• Work order: Search the entries for the word "إدارة" and report each line that has it.

══ Input material

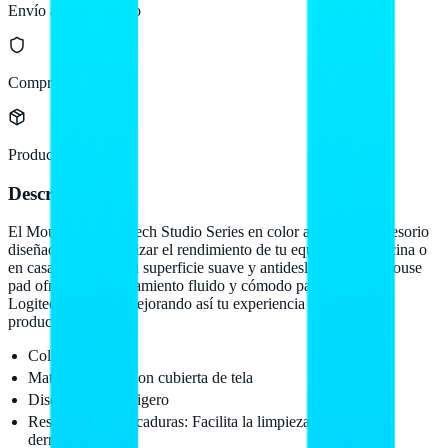
Envío a todo México
Compra protegida
Producto original
Descripción
El Mouse Pad Logitech Studio Series en color azul es un accesorio
diseñado para optimizar el rendimiento de tu equipo en la oficina o
en casa. Gracias a su superficie suave y antideslizante, este mouse
pad ofrece un deslizamiento fluido y cómodo para tu mouse
Logitech favorito, mejorando así tu experiencia de uso y
productividad.
Color: Azul
Material: Goma con cubierta de tela
Diseño: Plano y ligero
Resistente a salpicaduras: Facilita la limpieza de líquidos
derramados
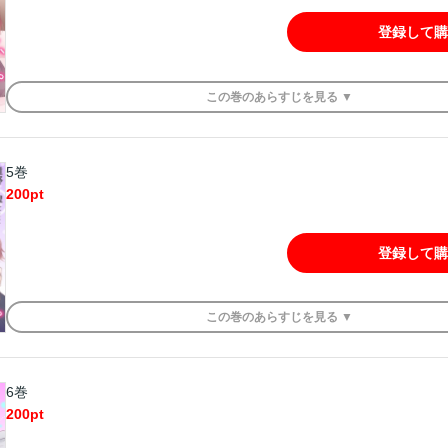
登録して購
この
巻
のあらすじを
見る ▼
5巻
200
pt
登録して購
この
巻
のあらすじを
見る ▼
6巻
200
pt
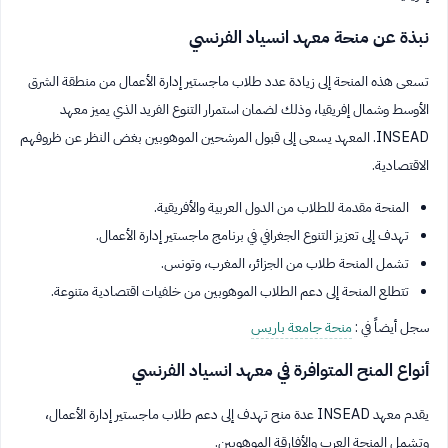
نبذة عن منحة معهد انسياد الفرنسي
تسعى هذه المنحة إلى زيادة عدد طلاب ماجستير إدارة الأعمال من منطقة الشرق
الأوسط وشمال إفريقيا، وذلك لضمان استمرار التنوع الفريد الذي يميز معهد
INSEAD. المعهد يسعى إلى قبول المرشحين الموهوبين بغض النظر عن ظروفهم
الاقتصادية.
المنحة مقدمة للطلاب من الدول العربية والأفريقية.
تهدف إلى تعزيز التنوع الجغرافي في برنامج ماجستير إدارة الأعمال.
تشمل المنحة طلاب من الجزائر، المغرب، وتونس.
تتطلع المنحة إلى دعم الطلاب الموهوبين من خلفيات اقتصادية متنوعة.
سجل أيضاً في :
منحة جامعة باريس
أنواع المنح المتوافرة في معهد انسياد الفرنسي
يقدم معهد INSEAD عدة منح تهدف إلى دعم طلاب ماجستير إدارة الأعمال،
وتشمل المنحة العرب والأفارقة الموهوبين.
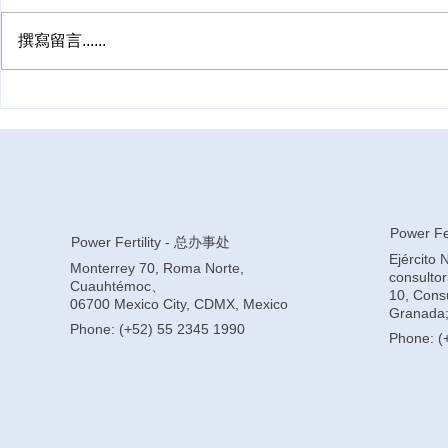
撰寫留言......
《华尔街日报》深度报道华人
墨西哥代孕
赴美试管现状，多次专访张欣
量？
博士，揭开跨境生育15年的关
键变迁
Power Fer
Power Fertility - 总办事处
Ejército 
Monterrey 70, Roma Norte,
consulto
Cuauhtémoc、
10, Consu
06700 Mexico City, CDMX, Mexico
Granada;
Phone: (+52) 55 2345 1990
Phone: (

════

• The answer:
تسعى هذه المنحة إلى زيادة عدد طلاب ماجستير إدارة الأعمال من منطقة الشرق
تهدف إلى تعزيز التنوع الجغرافي في برنامج ماجستير إدارة الأعمال.
يقدم معهد INSEAD عدة منح تهدف إلى دعم طلاب ماجستير إدارة الأعمال،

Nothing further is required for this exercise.